7. Releasing Customer Assets After Blocking a Transaction Pursuant to OFAC Sanctions

Once a financial institution blocks a transaction, it must hold the blocked funds in an interest-bearing account until it receives approval to release them from OFAC. The process of applying for the release of blocked funds can be a time-intensive process, and SDNs and other parties can encounter various issues when seeking the release of blocked funds.

When holding blocked funds, the financial institution’s job is largely just to wait. If OFAC determines that a release of funds is warranted, 31 C.F.R. Part 501.806(f) provides that “the Office of Foreign Assets Control will direct the financial institution to return the funds to the appropriate party.”

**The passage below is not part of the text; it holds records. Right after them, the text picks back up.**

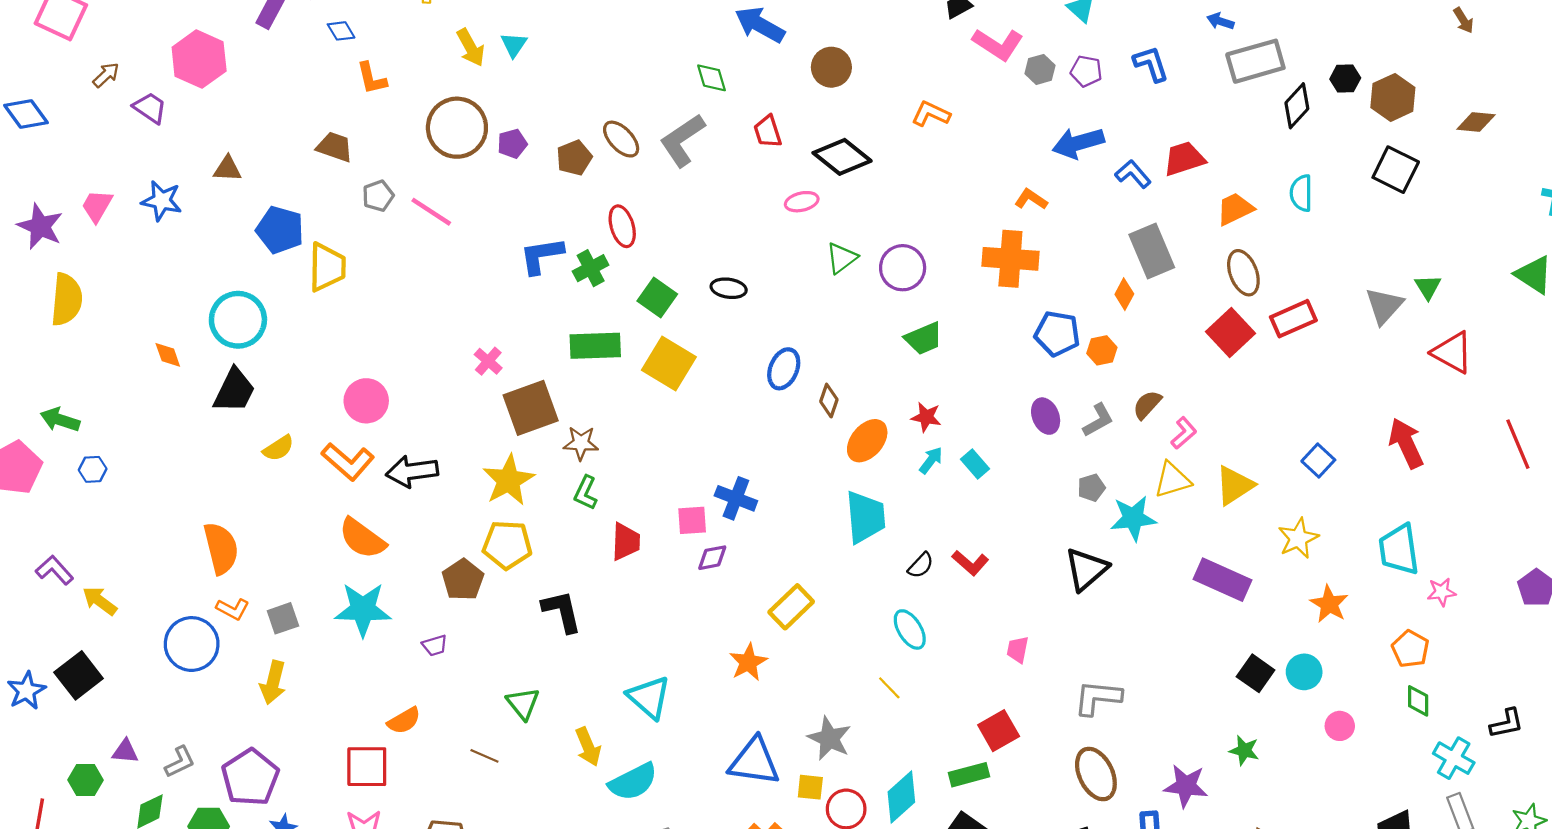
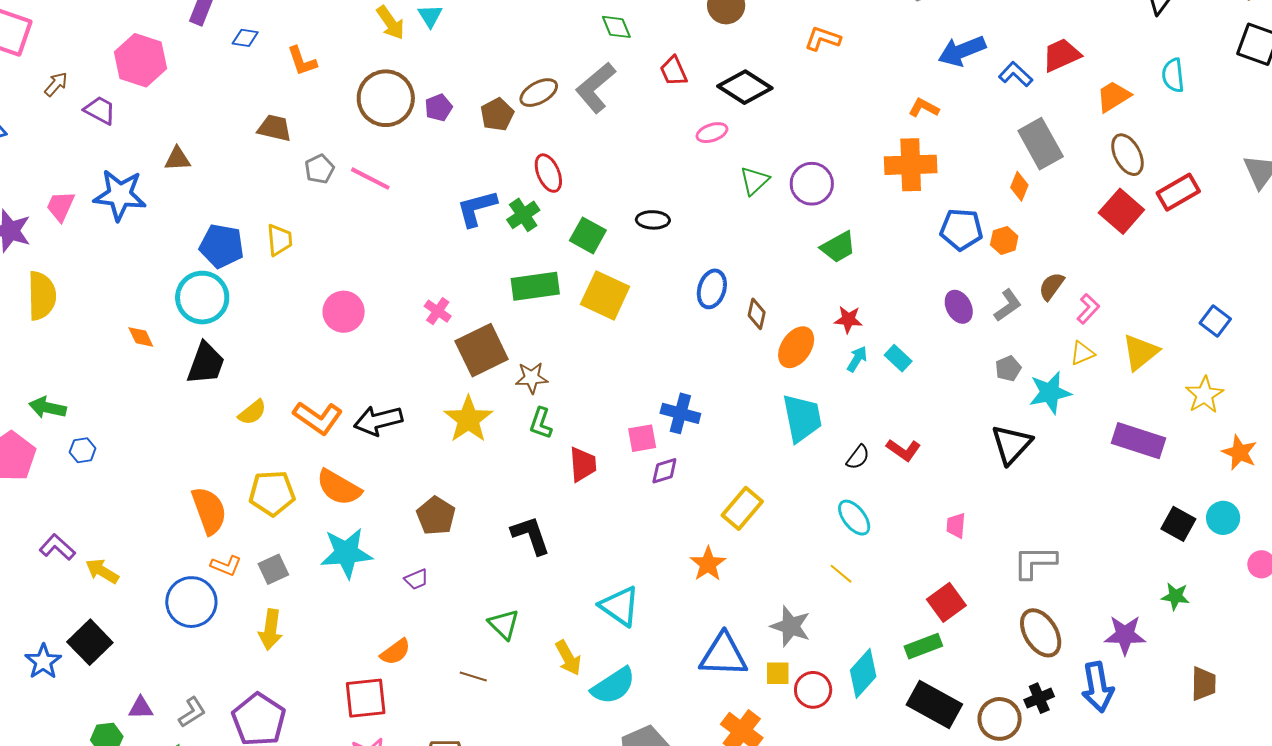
blue diamond: (341, 31) -> (245, 38), moved, turned -44
brown ellipse: (621, 139) -> (539, 93), turned -69
blue star: (162, 201) -> (120, 195), size x1.4
blue pentagon: (280, 230) -> (222, 246), moved
yellow trapezoid: (327, 267) -> (279, 240), size x0.7
pink circle: (366, 401) -> (344, 312), moved
yellow triangle: (1172, 480) -> (1082, 353), size x0.7
yellow pentagon: (507, 545) -> (272, 493), moved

8. Dealing with Uncertainty Regarding the Implications of OFAC’s Sanctions Programs

Even with the extensive regulations governing OFAC’s sanctions programs and the guidance that OFAC makes publicly available online, determining financial institutions’ obligations isn’t always (or even often) easy. Various issues can arise; and, while financial institutions must be careful to maintain strict OFAC compliance, they also have a valid business interest in ensuring that they do not block or reject customers’ transactions unnecessarily.

For example, one issue OFAC addresses in its FAQs is the distinction between an “inquiry” and a “payment instruction.” While inquiries do not trigger blocking or rejection obligations, payment instructions might. OFAC instructs that in the case of a wire transfer a financial institution may come into possession of blocked assets upon receiving “concrete instructions” to send the funds involved. Conversely, OFAC explains that “[i]f, on the other hand, a customer simply asks ‘Can I send money to Cuba?’ there is no blockable interest in the inquiry and the bank can answer the question or direct the customer to OFAC.”

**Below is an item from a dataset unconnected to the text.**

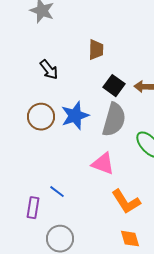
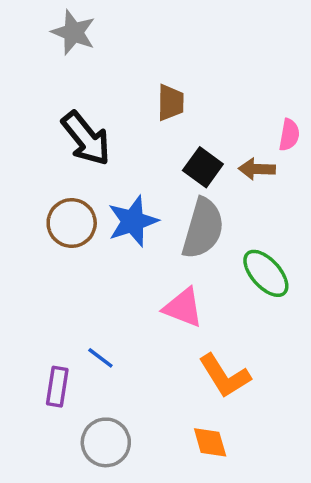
black arrow: (49, 70) -> (86, 138), size x1.5
orange diamond: (130, 239) -> (210, 442), moved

9. Consequences of Failing to Block (or Reject) Transactions Prohibited Under OFAC Sanctions

For U.S. financial institutions, the consequences of failing to block (or reject) a transaction prohibited under an OFAC sanctions program can be substantial. Violations of OFAC sanctions can lead to enforcement action with the potential for millions of dollars (and in some cases even billions of dollars) in potential civil liability. While OFAC has shown a willingness to settle enforcement actions in most cases, financial institutions must be prepared to show that they took reasonable steps to avoid processing prohibited transactions when facing scrutiny.

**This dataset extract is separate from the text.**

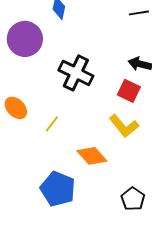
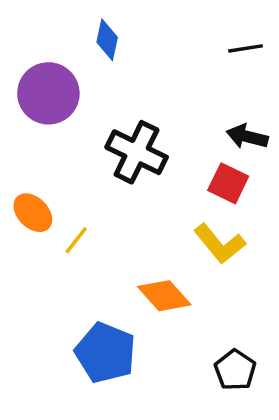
yellow line: (52, 124) -> (76, 240), moved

10. Implementing an Effective OFAC Sanctions Compliance Program

From blocking and rejecting prohibited transactions to withstanding OFAC scrutiny when necessary, the key for all financial institutions is to implement an effective OFAC sanctions compliance program. There are numerous aspects to OFAC sanctions compliance, and banks and businesses must thoroughly address all pertinent aspects in all aspects of their operations. They must have appropriate policies and procedures in place, and they must utilize sanctions screening software and other appropriate safeguards to ensure that they have the capabilities required to identify SDNs and other sanctions-related concerns.

Appointment of an OFAC Compliance Officer and organization-wide training are key to effective OFAC compliance management as well. Blocking transactions, rejecting transactions, and reporting blocked and reported transactions to OFAC should all be systematic processes that financial institutions execute as a matter of course. Financial institutions should audit their compliance efforts as well, and they should work closely with their counsel to implement updates to their OFAC sanctions compliance programs as necessary.